Austria, which agreed earlier in April to a €500 billion ($543 billion) fund to be drawn on by all EU member countries to help combat the economic shock from the pandemic, wants to be able to show solidarity with its own companies, Blümel said.
"This solidarity cannot be a one-way street," he said. "We therefore demand that … we suspend the EU state aid regime for the duration of the crisis."
A spokesperson for the European Commission told Law360 that state aid controls are necessary to preserve a level playing field and avoid the risk that aid granted in one country undermines measures taken in others.
The commission has already approved 77 programs worth several hundred billions of euros to support EU economies facing the impact of the coronavirus outbreak, and those include measures to support Austria, said the spokesperson, who requested anonymity.
For example, the commission approved a €15 billion Austrian liquidity program to support the economy in the coronavirus outbreak as well as Austrian guarantee programs to support small and medium-size entities affected by the outbreak, "providing guarantees for underlying loans up to an amount of €500,000," the spokesperson said.
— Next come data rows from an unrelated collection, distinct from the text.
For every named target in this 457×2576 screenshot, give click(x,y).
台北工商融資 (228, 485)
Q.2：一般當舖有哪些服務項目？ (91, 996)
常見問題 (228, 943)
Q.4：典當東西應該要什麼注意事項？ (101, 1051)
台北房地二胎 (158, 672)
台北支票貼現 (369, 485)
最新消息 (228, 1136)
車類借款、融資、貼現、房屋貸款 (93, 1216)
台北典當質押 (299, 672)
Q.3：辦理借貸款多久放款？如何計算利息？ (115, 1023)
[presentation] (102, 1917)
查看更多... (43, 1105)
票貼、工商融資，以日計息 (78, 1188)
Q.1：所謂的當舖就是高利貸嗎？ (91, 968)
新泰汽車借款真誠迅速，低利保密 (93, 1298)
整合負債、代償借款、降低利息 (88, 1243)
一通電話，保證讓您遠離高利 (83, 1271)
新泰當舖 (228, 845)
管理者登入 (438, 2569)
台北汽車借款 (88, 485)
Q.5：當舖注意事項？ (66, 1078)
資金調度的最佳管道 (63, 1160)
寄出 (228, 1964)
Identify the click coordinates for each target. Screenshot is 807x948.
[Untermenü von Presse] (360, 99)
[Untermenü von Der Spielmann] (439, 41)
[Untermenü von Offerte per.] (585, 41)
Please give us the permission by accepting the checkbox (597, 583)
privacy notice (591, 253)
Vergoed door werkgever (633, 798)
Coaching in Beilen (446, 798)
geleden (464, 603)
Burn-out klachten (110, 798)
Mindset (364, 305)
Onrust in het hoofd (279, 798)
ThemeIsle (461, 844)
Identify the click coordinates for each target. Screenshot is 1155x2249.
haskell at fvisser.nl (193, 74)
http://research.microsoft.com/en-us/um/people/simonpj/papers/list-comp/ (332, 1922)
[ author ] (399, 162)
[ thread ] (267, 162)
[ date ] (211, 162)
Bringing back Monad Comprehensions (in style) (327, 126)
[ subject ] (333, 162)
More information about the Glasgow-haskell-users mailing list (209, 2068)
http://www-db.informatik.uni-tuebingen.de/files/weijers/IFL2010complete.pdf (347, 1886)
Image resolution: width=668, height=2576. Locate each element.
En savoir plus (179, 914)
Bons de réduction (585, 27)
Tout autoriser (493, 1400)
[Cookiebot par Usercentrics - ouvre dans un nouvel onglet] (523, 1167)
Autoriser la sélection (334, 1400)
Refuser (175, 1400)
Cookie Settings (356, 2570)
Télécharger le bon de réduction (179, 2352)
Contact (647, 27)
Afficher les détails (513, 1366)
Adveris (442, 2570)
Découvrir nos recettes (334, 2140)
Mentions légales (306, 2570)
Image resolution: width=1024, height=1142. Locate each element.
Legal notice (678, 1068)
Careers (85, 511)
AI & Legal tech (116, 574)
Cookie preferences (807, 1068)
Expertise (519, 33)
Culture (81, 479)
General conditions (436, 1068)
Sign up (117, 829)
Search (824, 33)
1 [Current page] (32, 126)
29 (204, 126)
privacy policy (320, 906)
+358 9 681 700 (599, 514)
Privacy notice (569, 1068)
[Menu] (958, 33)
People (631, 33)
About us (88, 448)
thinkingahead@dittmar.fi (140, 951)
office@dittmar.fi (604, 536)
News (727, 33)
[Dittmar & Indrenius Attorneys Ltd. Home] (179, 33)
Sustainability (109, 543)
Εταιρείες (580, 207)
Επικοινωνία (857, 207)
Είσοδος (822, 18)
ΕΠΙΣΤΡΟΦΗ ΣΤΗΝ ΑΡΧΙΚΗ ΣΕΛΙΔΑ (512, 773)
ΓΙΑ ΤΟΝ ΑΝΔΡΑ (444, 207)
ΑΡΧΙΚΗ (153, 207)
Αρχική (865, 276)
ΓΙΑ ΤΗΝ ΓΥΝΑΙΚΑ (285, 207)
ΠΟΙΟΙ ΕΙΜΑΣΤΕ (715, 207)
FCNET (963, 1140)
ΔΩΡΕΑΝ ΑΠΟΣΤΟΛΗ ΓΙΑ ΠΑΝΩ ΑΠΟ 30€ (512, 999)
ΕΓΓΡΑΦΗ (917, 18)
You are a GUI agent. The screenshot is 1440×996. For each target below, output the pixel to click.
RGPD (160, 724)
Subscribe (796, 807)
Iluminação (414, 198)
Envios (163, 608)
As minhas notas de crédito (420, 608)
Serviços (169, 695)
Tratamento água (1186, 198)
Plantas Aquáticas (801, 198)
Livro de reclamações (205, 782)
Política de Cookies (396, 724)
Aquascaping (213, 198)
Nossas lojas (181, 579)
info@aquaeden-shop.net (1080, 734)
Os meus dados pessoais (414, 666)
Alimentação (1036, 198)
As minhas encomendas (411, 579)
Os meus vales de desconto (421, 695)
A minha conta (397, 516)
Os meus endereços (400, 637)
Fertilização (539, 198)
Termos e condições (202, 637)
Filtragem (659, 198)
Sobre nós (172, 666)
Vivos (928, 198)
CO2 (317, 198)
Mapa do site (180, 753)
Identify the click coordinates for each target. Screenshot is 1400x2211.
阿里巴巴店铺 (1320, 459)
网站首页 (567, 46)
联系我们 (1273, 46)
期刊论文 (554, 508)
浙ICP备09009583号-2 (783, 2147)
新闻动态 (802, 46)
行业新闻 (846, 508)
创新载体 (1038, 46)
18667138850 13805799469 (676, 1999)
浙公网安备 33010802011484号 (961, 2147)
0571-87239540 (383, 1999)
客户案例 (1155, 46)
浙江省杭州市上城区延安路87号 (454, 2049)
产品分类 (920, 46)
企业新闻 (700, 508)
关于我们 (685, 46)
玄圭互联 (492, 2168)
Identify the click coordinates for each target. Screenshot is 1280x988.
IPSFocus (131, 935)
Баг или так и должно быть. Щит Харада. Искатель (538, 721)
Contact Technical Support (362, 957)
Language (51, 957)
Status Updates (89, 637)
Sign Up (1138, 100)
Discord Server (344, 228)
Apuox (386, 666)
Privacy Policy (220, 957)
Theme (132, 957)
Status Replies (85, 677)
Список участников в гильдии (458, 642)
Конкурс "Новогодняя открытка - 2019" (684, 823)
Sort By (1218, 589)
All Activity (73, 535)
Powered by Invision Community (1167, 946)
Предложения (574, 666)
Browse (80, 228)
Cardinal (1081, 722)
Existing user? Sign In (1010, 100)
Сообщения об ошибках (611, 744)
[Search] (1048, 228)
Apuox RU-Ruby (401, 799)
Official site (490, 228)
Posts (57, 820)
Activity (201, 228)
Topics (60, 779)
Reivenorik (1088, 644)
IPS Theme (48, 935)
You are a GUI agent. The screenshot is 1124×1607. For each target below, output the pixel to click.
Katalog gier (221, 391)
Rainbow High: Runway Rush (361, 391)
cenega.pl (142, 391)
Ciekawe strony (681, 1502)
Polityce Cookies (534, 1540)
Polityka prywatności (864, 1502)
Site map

The Austrian minister's comments followed earlier calls from countries in Southern Europe to countries in Northern Europe to show solidarity by issuing common debt to help respond to the impending recession. Austria, part of the historically frugal north, was reluctant to support so-called Eurobonds.
The meeting that produced an agreement on the half-trillion bailout fund failed to achieve an accord on common debt issuance.
As part of the €500 billion aid package, member countries will be eligible for credit lines from the bloc's permanent bailout fund — the European Stability Mechanism, or ESM — equal to at least 2% of a country's gross domestic product, up to €240 billion.
Finance ministers at the time said they would try to arrange access to the ESM within two weeks to help all EU countries, including those outside the euro currency area, cover public health costs tied to the pandemic.
Countries remain divided on the issue of common debt issuance. Leaders in Belgium, France, Italy, Luxembourg, Spain, Portugal, Greece, Slovenia and Ireland signed a letter in March calling for the use of mutualized debt to share the burden among the subset of the bloc that uses the euro currency.